Opinion
May 10, 1999
Appeal from the Supreme Court, Kings County (Garson, J.).
Ordered that the cross appeal is dismissed as abandoned, without costs or disbursements; and it is further,
Ordered that the appeals from the orders dated May 7, 1997, and June 5, 1997, are dismissed; and it is further,
Ordered that the judgment is reversed, on the law, and the orders dated May 7, 1997, and June 5, 1997, are vacated; and it 15 further,
Ordered that the order dated September 8, 1997, is reversed insofar as appealed from, on the law, and those branches of the cross motion which were to vacate the arbitration awards dated January 25, 1982, and June 13, 1982, and the parties' so ordered stipulation of settlement dated April 3, 1984, are granted; and it is further,
Ordered that Yehoshua Lefkowitz is awarded one bill of costs.
The appeals from the intermediate orders dated May 7, 1997, and June 5, 1997, must be dismissed because the right of direct appeal therefrom terminated with the entry of judgment in the proceeding ( see, Matter of Aho, 39 N.Y.2d 241, 248). The issues raised on the appeals from the orders are brought up for review and have been considered on the appeal from the judgment ( see, CPLR 5501. [a] [1]).
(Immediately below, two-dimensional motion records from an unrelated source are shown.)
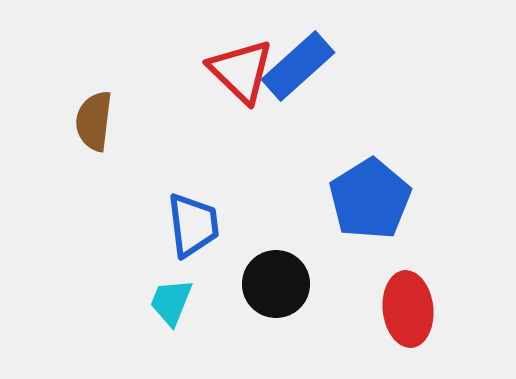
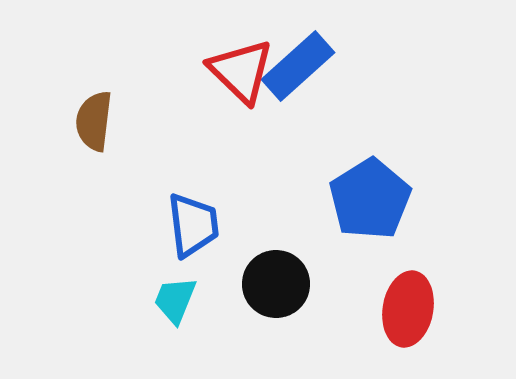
cyan trapezoid: moved 4 px right, 2 px up
red ellipse: rotated 16 degrees clockwise
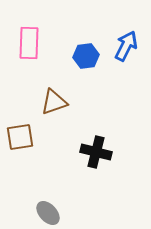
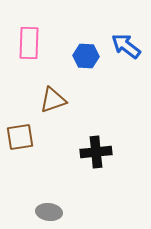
blue arrow: rotated 80 degrees counterclockwise
blue hexagon: rotated 10 degrees clockwise
brown triangle: moved 1 px left, 2 px up
black cross: rotated 20 degrees counterclockwise
gray ellipse: moved 1 px right, 1 px up; rotated 40 degrees counterclockwise
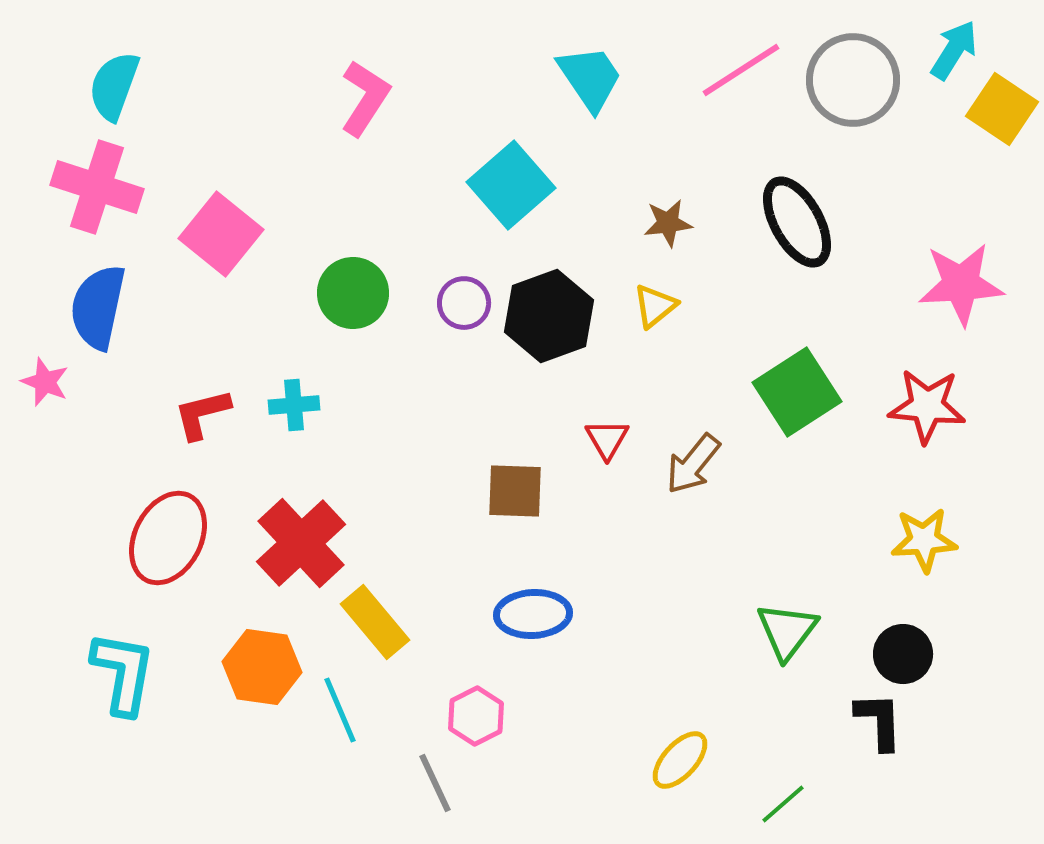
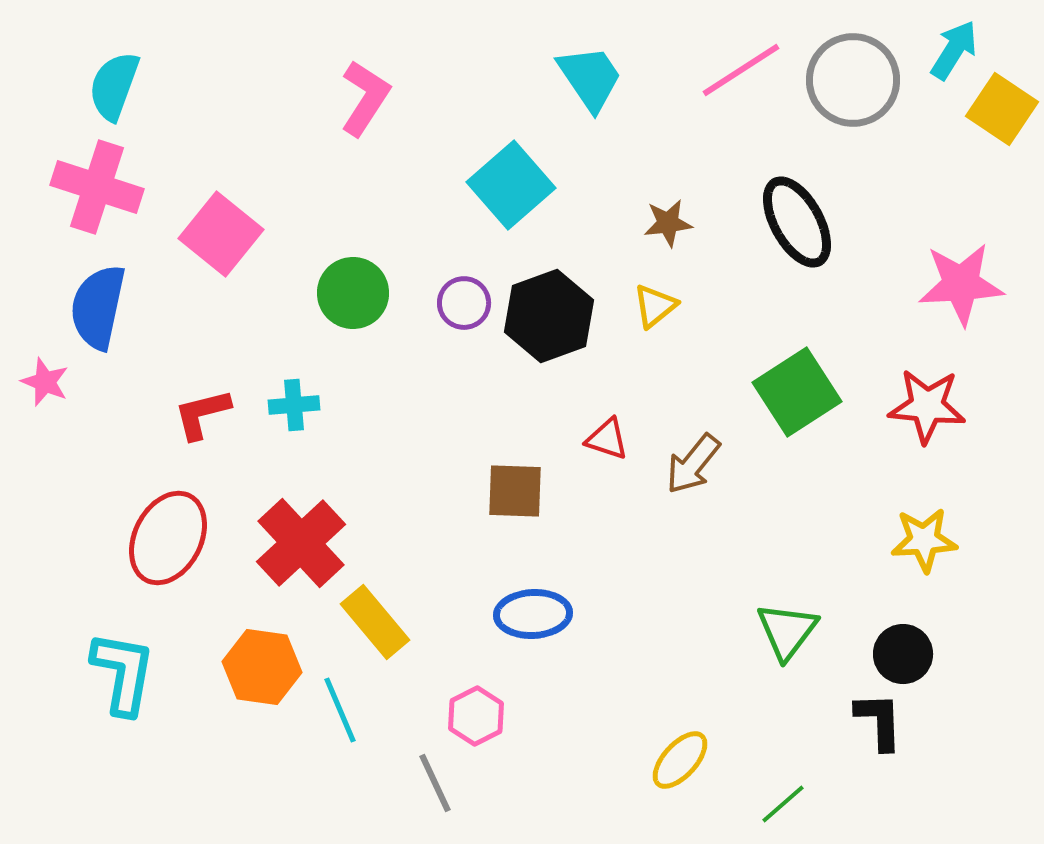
red triangle at (607, 439): rotated 42 degrees counterclockwise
It is undisputed that Yehoshua Lefkowitz is a tenant in a rent-controlled apartment. He and his then-landlord, the petitioner's decedent, Abraham Weiss, agreed to submit certain disputes over rent increases to arbitration in a rabbinical court. Moreover, Lefkowitz and Weiss subsequently entered into a so ordered stipulation of settlement to resolve litigation regarding the resulting arbitration awards. It is further undisputed that the rent fixed in the arbitration awards and in the stipulation of settlement exceeded the amount which Lefkowitz was legally obligated to pay. Pursuant to the New York Rent and Eviction Regulations, "[a]n agreement by the tenant to waive the benefit of any provision of the Rent Law or these regulations is void" ( 9 NYCRR 2200.15), and "[i]t shall be unlawful, regardless of any contract * * * for any person to demand or receive any rent for any housing accommodations in excess of the applicable maximum rent established therefor by the State Rent Commission or the Division of Housing and Community Renewal" ( 9 NYCRR 2205.1[a]. Accordingly, the Supreme Court erred in enforcing the provisions of the stipulation of settlement requiring Lefkowitz to pay more than the legal rent, and the application by Lefkowitz to vacate the arbitration awards and the stipulation of settlement as unlawful and violative of public policy should have been granted ( see generally, Estro Chem. Co. v. Falk, 303 N.Y. 83; Matter of Delano Vil. Cos. v. New York State Div. of Hous. Community Renewal, 245 A.D.2d 196; Draper v. Georgia Props., 230 A.D.2d 455; Cvetichanin v. Trapezoid Land Co., 180 A.D.2d 503).
Bracken, J. P., Sullivan, Friedmann and Florio, JJ., concur.